I responded to her, saying, “I totally understand if you need to set boundaries around what you consume. Uncertainty does make some people scared. For me personally, right now, I am more scared by people who are pretending to be certain, when we can easily prove they’re lying. The craving for certainty is part of what I’m hoping to heal with posts like this. If we can develop psychologically and spiritually (by healing trauma) we can feel safe in the face of uncertainty—because, to quote The Fear Cure, ‘uncertainty is the gateway to possibility,’ and when you don’t know what the future holds, anything can happen, even miracles!
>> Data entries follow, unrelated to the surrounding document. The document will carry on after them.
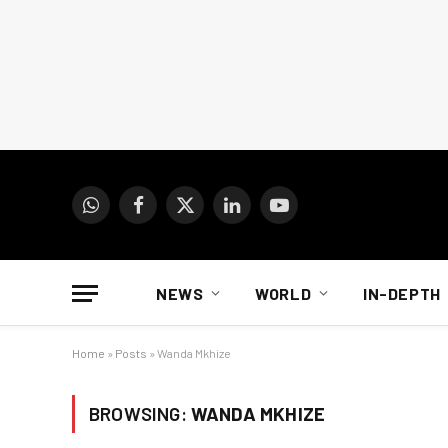
WhatsApp
Facebook
X
LinkedIn
YouTube
(Twitter)
NEWS
WORLD
IN-DEPTH
Home
»
Posts
»
Wanda Mkhize
BROWSING:
WANDA MKHIZE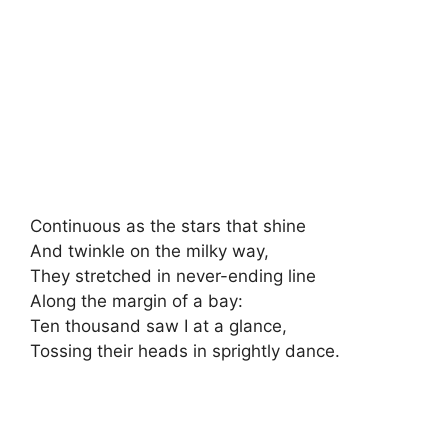
Continuous as the stars that shine
And twinkle on the milky way,
They stretched in never-ending line
Along the margin of a bay:
Ten thousand saw I at a glance,
Tossing their heads in sprightly dance.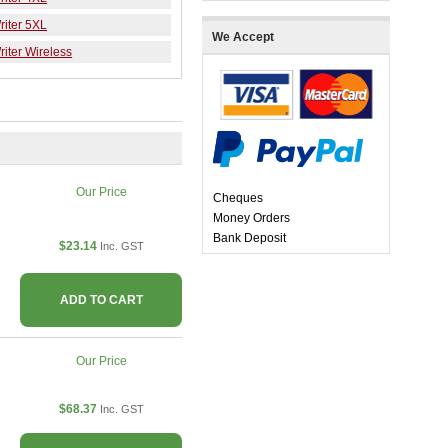
iter 5XL
We Accept
iter Wireless
Our Price
Cheques
Money Orders
Bank Deposit
$23.14
Inc. GST
ADD TO CART
Our Price
$68.37
Inc. GST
I just got off the call with my doctors in the Whole Health Medicine Institute, and we were just talking about this—how to help cancer patients who are terrified of getting a CT scan, for example. They have a valid reason to feel fear. They might indeed get bad news from the test. But when we start to trust that there is an organizing intelligence that is conducting a grand symphony of which we are all a part, and if we can quit clinging to certainty and be willing to just let go and flow with the river when it’s in the rapids like it is now—if we can trust that we don’t have to control life, that life is living us—to stop resisting change or uncertainty, there comes a time when uncertainty can even become exciting—because if you don’t know what the future holds, there could be amazing surprise plot twists full of blessings. It’s true that there could also be pain—but unless you’re willing to go for the ride, you’ll never resolve the mystery that is unfolding for us all. The key shift comes when we discover the Mystery can be trusted—and at its heart, this Mystery is benevolent. Call it God, call it the Universe, call if Self or Inner Pilot Light- if you can “let go and let God”—not in a passive way but in a fully surrendered way, if action is needed and you feel certain, you will be guided—and will trust that action. Sending love. I hope that comforted rather than scared you. It was my intention to offer comfort.”
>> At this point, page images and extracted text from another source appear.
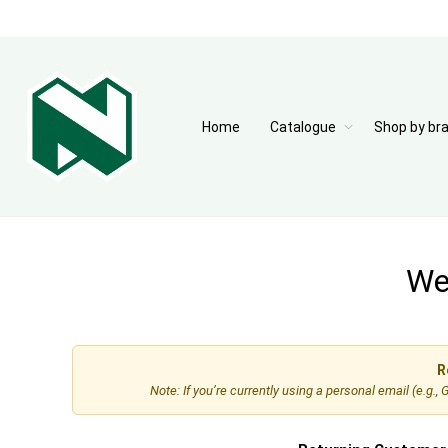
Home
Catalogue
Shop by br
Wel
R
Note: If you’re currently using a personal email (e.g.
So . . . let us be humble in our not knowing, for in the space between stories, in this place of uncertainty, when we don’t know what the future holds, anything can happen—even miracles.
*Hat tip to Kevin Dieter, MD, who inspired me to write this post. Also to Charles and Stella Eisenstein who have sent me links, given me feedback on this list, and generally kept me in the loop about the many seemingly competing narratives around COVID-19 during this pandemic. My hat is also off to a highly respected group of inquisitive doctors and intellectuals who helped me peer review this list, along with everyone on Facebook who helped me crowdsource this list, cheering me on while also pushing me to challenge even my own assumptions. I am so grateful when it feels safe to have open, unpolarized, respectful, compassionate scientific inquiry together. You all are the best!